11.10.2017 às 06:59
Partidos de aluguel são alvo de novas medidas na reforma política
Na terça-feira, 3 de outubro, o Senado aprovou duas medidas referentes à reforma política, uma que cria cláusula de barreira para os partidos – uma limitação de que só poderão ter acesso ao fundo partidário e ao tempo de rádio e TV aqueles que tiverem um mínimo de votação – e outra que proíbe as coligações para eleições proporcionais. Para o cientista político André Singer, ambas são medidas relevantes e que representam alterações significativas para o País.
De acordo com o especialista, “proibir as coligações faz com que os partidos de aluguel, que existem apenas para ganhar dinheiro com a legenda, fiquem com uma capacidade de ação bem mais limitada do que têm hoje”, afirma. Já quanto à cláusula de barreira, Singer acredita que, além de também coibir os partidos de aluguel, a medida é uma tentativa de evitar “a excessiva fragmentação da Câmara”.
Entretanto, para ele, a ação traz alguns problemas, já que pequenos partidos ideológicos, como por exemplo o PSTU, podem deixar de existir, já que nem sempre conseguem a votação mínima exigida. “Tanto pequenos partidos de esquerda quanto partidos de direita precisam ter representação no parlamento”, finaliza.
Mudança
Entre as novidades para as Eleições 2018 está a cláusula de barreiras.

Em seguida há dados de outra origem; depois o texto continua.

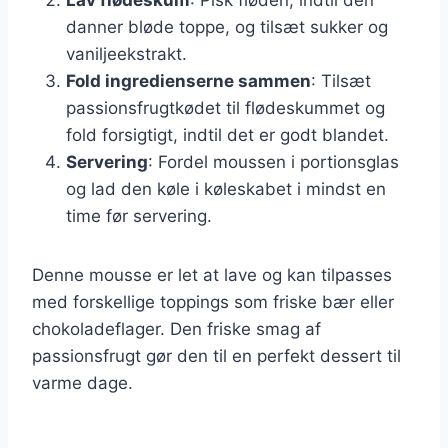
danner bløde toppe, og tilsæt sukker og
vaniljeekstrakt.
Fold ingredienserne sammen
: Tilsæt
passionsfrugtkødet til flødeskummet og
fold forsigtigt, indtil det er godt blandet.
Servering
: Fordel moussen i portionsglas
og lad den køle i køleskabet i mindst en
time før servering.
Denne mousse er let at lave og kan tilpasses
med forskellige toppings som friske bær eller
chokoladeflager. Den friske smag af
passionsfrugt gør den til en perfekt dessert til
varme dage.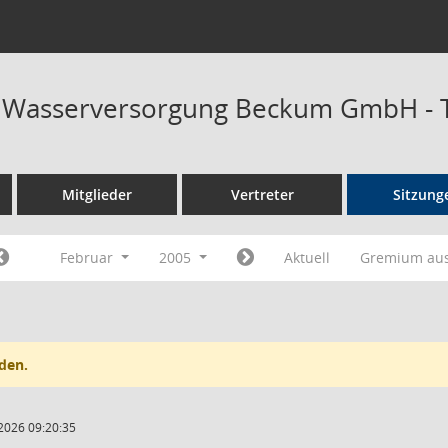
at Wasserversorgung Beckum GmbH - 
Mitglieder
Vertreter
Sitzung
Februar
2005
Aktuell
Gremium au
den.
2026 09:20:35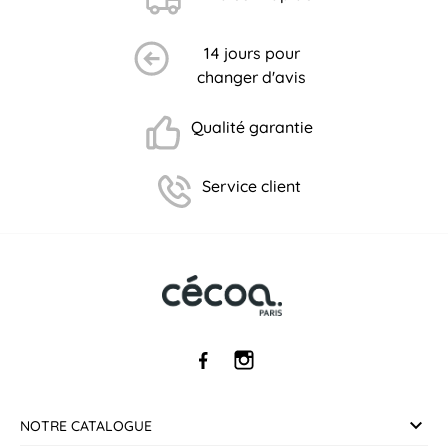
14 jours pour
changer d'avis
Qualité garantie
Service client
NOTRE CATALOGUE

Atualmente, os partidos recebem uma fatia do fundo partidário, usado para manter as legendas. O tempo de propaganda em rádio e na televisão é calculado de acordo com a bancada na Câmara.
Porém, com a mudança, a emenda criou uma cláusula de desempenho em que, gradativamente, os partidos só terão acesso aos recursos do fundo partidário e ao tempo de propaganda gratuita no rádio e na TV se tiverem um número mínimo de candidatos eleitos em todo o Brasil.